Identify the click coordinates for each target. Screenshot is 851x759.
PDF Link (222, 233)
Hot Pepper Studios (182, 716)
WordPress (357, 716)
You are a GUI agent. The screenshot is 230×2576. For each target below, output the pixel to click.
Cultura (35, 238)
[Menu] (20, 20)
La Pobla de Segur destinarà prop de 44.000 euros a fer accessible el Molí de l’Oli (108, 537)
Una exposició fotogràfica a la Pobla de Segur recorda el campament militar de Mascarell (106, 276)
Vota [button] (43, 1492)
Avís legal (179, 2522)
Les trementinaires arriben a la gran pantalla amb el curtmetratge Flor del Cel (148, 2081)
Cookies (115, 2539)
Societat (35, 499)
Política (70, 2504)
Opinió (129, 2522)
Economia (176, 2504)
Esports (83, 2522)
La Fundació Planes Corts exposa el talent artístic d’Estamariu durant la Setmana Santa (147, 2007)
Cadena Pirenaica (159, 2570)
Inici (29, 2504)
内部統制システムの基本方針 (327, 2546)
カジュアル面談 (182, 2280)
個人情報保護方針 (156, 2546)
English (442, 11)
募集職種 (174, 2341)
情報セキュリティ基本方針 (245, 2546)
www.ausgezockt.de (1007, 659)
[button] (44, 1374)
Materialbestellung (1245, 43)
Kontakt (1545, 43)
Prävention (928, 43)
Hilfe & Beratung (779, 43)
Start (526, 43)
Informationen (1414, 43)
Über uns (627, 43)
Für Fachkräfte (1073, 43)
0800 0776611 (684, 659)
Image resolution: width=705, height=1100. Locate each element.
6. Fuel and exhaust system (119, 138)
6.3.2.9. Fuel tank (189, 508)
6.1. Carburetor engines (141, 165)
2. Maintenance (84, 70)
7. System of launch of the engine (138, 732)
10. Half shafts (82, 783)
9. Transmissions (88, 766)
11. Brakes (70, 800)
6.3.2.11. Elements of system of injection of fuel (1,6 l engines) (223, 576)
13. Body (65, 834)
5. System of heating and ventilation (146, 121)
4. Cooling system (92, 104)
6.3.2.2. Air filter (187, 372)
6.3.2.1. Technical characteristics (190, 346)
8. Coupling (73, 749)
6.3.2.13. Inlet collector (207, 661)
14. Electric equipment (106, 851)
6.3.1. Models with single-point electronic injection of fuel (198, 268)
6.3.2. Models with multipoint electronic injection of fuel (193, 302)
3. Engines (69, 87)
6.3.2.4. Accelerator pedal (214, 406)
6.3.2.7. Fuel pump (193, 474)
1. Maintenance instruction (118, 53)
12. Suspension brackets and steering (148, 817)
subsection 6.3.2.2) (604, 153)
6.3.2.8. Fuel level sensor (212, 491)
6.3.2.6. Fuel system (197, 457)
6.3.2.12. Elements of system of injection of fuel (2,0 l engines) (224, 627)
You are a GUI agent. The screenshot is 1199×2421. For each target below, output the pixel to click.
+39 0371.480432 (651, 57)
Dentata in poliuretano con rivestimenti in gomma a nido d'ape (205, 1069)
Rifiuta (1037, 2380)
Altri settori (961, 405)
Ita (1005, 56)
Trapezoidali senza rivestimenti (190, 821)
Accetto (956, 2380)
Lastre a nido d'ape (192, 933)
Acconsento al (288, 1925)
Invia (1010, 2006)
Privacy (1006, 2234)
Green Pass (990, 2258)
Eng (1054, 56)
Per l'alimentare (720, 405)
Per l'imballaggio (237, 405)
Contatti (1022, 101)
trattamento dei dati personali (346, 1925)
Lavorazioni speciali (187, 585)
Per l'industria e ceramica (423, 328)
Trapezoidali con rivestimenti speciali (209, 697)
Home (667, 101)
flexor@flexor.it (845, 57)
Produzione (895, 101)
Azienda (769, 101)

* **Work request**
The stretch of entries above that starts with the line containing "Informationen (1414, 43)" and goes on through the line containing "subsection 6.3.2.2) (604, 153)" is to be transcribed exactly, and no other line is to be transcribed.

* **Response for this exercise**
Informationen (1414, 43)
Über uns (627, 43)
Für Fachkräfte (1073, 43)
0800 0776611 (684, 659)
Image resolution: width=705, height=1100. Locate each element.
6. Fuel and exhaust system (119, 138)
6.3.2.9. Fuel tank (189, 508)
6.1. Carburetor engines (141, 165)
2. Maintenance (84, 70)
7. System of launch of the engine (138, 732)
10. Half shafts (82, 783)
9. Transmissions (88, 766)
11. Brakes (70, 800)
6.3.2.11. Elements of system of injection of fuel (1,6 l engines) (223, 576)
13. Body (65, 834)
5. System of heating and ventilation (146, 121)
4. Cooling system (92, 104)
6.3.2.2. Air filter (187, 372)
6.3.2.1. Technical characteristics (190, 346)
8. Coupling (73, 749)
6.3.2.13. Inlet collector (207, 661)
14. Electric equipment (106, 851)
6.3.1. Models with single-point electronic injection of fuel (198, 268)
6.3.2. Models with multipoint electronic injection of fuel (193, 302)
3. Engines (69, 87)
6.3.2.4. Accelerator pedal (214, 406)
6.3.2.7. Fuel pump (193, 474)
1. Maintenance instruction (118, 53)
12. Suspension brackets and steering (148, 817)
subsection 6.3.2.2) (604, 153)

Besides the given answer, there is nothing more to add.